AUTHOR=Zhou Sijie , Fang Jiuyuan , Sun Yan , Li Huixiang TITLE=Integrated Analysis of a Risk Score System Predicting Prognosis and a ceRNA Network for Differentially Expressed lncRNAs in Multiple Myeloma JOURNAL=Frontiers in Genetics VOLUME=11 YEAR=2020 URL=https://www.frontiersin.org/journals/genetics/articles/10.3389/fgene.2020.00934 DOI=10.3389/fgene.2020.00934 ISSN=1664-8021 ABSTRACT=

Long non-coding RNAs (lncRNAs) are non-protein-coding RNAs longer than 200 nucleotides. Accumulating evidence demonstrates that lncRNA is a potential biomarker for cancer diagnosis and prognosis. However, there are no prognostic biomarkers and lncRNA models for multiple myeloma (MM). Hence, it is necessary to screen novel lncRNA that can potentially participate in the initiation and progression of MM and consequently construct a risk score system for the disease.
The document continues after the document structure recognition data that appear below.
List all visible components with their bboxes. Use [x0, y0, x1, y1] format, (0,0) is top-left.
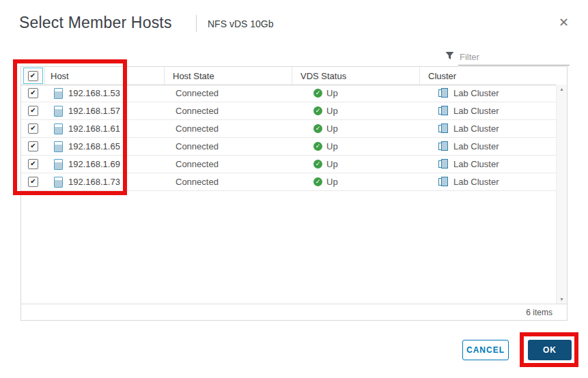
host-ip: 192.168.1.69 [68, 159, 120, 169]
cluster-name: Lab Cluster [453, 123, 499, 134]
select-all-checkbox[interactable]: ✔ [28, 71, 38, 81]
host-ip: 192.168.1.53 [68, 88, 120, 98]
host-icon [54, 177, 63, 188]
status-up-icon: ✓ [313, 89, 322, 98]
status-up-icon: ✓ [313, 177, 322, 186]
row-checkbox[interactable]: ✔ [28, 177, 38, 187]
cluster-icon [438, 141, 449, 151]
cluster-icon [438, 123, 449, 134]
row-checkbox[interactable]: ✔ [28, 159, 38, 169]
column-header-host[interactable]: Host [45, 67, 165, 85]
column-header-cluster[interactable]: Cluster [420, 67, 567, 85]
table-row[interactable]: ✔ 192.168.1.53 Connected ✓ Up Lab Cluste… [21, 85, 556, 102]
table-row[interactable]: ✔ 192.168.1.69 Connected ✓ Up Lab Cluste… [21, 156, 556, 173]
scroll-up-icon[interactable]: ▲ [559, 85, 564, 93]
cluster-name: Lab Cluster [453, 177, 499, 187]
host-ip: 192.168.1.57 [68, 106, 120, 116]
vds-status: Up [326, 177, 338, 187]
cluster-name: Lab Cluster [453, 141, 499, 151]
status-up-icon: ✓ [313, 160, 322, 169]
host-icon [54, 106, 63, 117]
close-icon[interactable]: ✕ [559, 16, 569, 29]
table-header-row: ✔ Host Host State VDS Status Cluster [21, 67, 567, 85]
table-row[interactable]: ✔ 192.168.1.73 Connected ✓ Up Lab Cluste… [21, 173, 556, 191]
table-row[interactable]: ✔ 192.168.1.57 Connected ✓ Up Lab Cluste… [21, 102, 556, 120]
cluster-icon [438, 177, 449, 187]
column-header-host-state[interactable]: Host State [165, 67, 292, 85]
cluster-icon [438, 159, 449, 169]
table-row[interactable]: ✔ 192.168.1.61 Connected ✓ Up Lab Cluste… [21, 120, 556, 138]
cluster-name: Lab Cluster [453, 106, 499, 116]
host-ip: 192.168.1.65 [68, 141, 120, 151]
vds-status: Up [326, 88, 338, 98]
status-up-icon: ✓ [313, 106, 322, 115]
host-state: Connected [165, 102, 292, 119]
vds-status: Up [326, 159, 338, 169]
cluster-icon [438, 106, 449, 116]
vds-status: Up [326, 106, 338, 116]
host-state: Connected [165, 156, 292, 173]
column-header-vds-status[interactable]: VDS Status [292, 67, 420, 85]
host-icon [54, 141, 63, 152]
table-row[interactable]: ✔ 192.168.1.65 Connected ✓ Up Lab Cluste… [21, 138, 556, 156]
vds-status: Up [326, 123, 338, 134]
host-icon [54, 159, 63, 170]
host-state: Connected [165, 85, 292, 102]
item-count: 6 items [526, 308, 552, 317]
ok-button[interactable]: OK [528, 340, 572, 360]
table-body: ✔ 192.168.1.53 Connected ✓ Up Lab Cluste… [21, 85, 556, 304]
select-all-cell: ✔ [21, 67, 45, 85]
vds-status: Up [326, 141, 338, 151]
row-checkbox[interactable]: ✔ [28, 141, 38, 151]
filter-input[interactable] [458, 49, 570, 66]
cluster-name: Lab Cluster [453, 159, 499, 169]
member-hosts-table: ✔ Host Host State VDS Status Cluster ✔ 1… [20, 66, 568, 321]
host-ip: 192.168.1.61 [68, 123, 120, 134]
cluster-icon [438, 88, 449, 98]
filter-funnel-icon [445, 51, 454, 60]
cluster-name: Lab Cluster [453, 88, 499, 98]
select-all-focus-ring: ✔ [23, 68, 43, 84]
row-checkbox[interactable]: ✔ [28, 88, 38, 98]
dialog-subtitle: NFS vDS 10Gb [208, 18, 273, 29]
host-state: Connected [165, 173, 292, 190]
host-ip: 192.168.1.73 [68, 177, 120, 187]
vertical-scrollbar[interactable]: ▲ ▼ [556, 85, 567, 304]
row-checkbox[interactable]: ✔ [28, 106, 38, 116]
row-checkbox[interactable]: ✔ [28, 123, 38, 134]
status-up-icon: ✓ [313, 124, 322, 133]
status-up-icon: ✓ [313, 142, 322, 151]
host-icon [54, 88, 63, 99]
dialog-title: Select Member Hosts [19, 14, 172, 32]
table-footer: 6 items [21, 304, 567, 320]
host-icon [54, 123, 63, 134]
host-state: Connected [165, 120, 292, 137]
cancel-button[interactable]: CANCEL [462, 340, 509, 360]
scroll-down-icon[interactable]: ▼ [559, 295, 564, 304]
title-divider [196, 15, 197, 32]
host-state: Connected [165, 138, 292, 155]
Raw microarray datasets were obtained from the Gene Expression Omnibus website. Weighted gene co-expression network analysis and principal component analysis identified 12 lncRNAs of interest. Then, univariate, least absolute shrinkage and selection operator Cox regression and multivariate Cox hazard regression analysis identified two lncRNAs (LINC00996 and LINC00525) that were formulated to construct a risk score system to predict survival. Receiver operating characteristic analysis certificated the superior performance in predicting 3-year overall survival (area under the curve = 0.829). The similar prognostic values of the two-lncRNA signature were also observed in the tested The Cancer Genome Atlas dataset. Furthermore, two other lncRNAs (LINC00324 and LINC01128) were differentially expressed between CD138+ plasma cells from normal donors and MM patients and were verified to be associated with cancer stage in the Gene Expression Omnibus dataset. A lncRNA-mediated competing endogenous RNA network, including 2 lncRNAs, 12 mitochondrial RNAs, and 103 target messenger RNAs, was constructed. In conclusion, we developed a two-lncRNA expression signature to predict the prognosis of MM and constructed a key lncRNA-based competing endogenous RNA network in MM. These lncRNAs were associated with survival and are probably involved in the occurrence and progression of MM.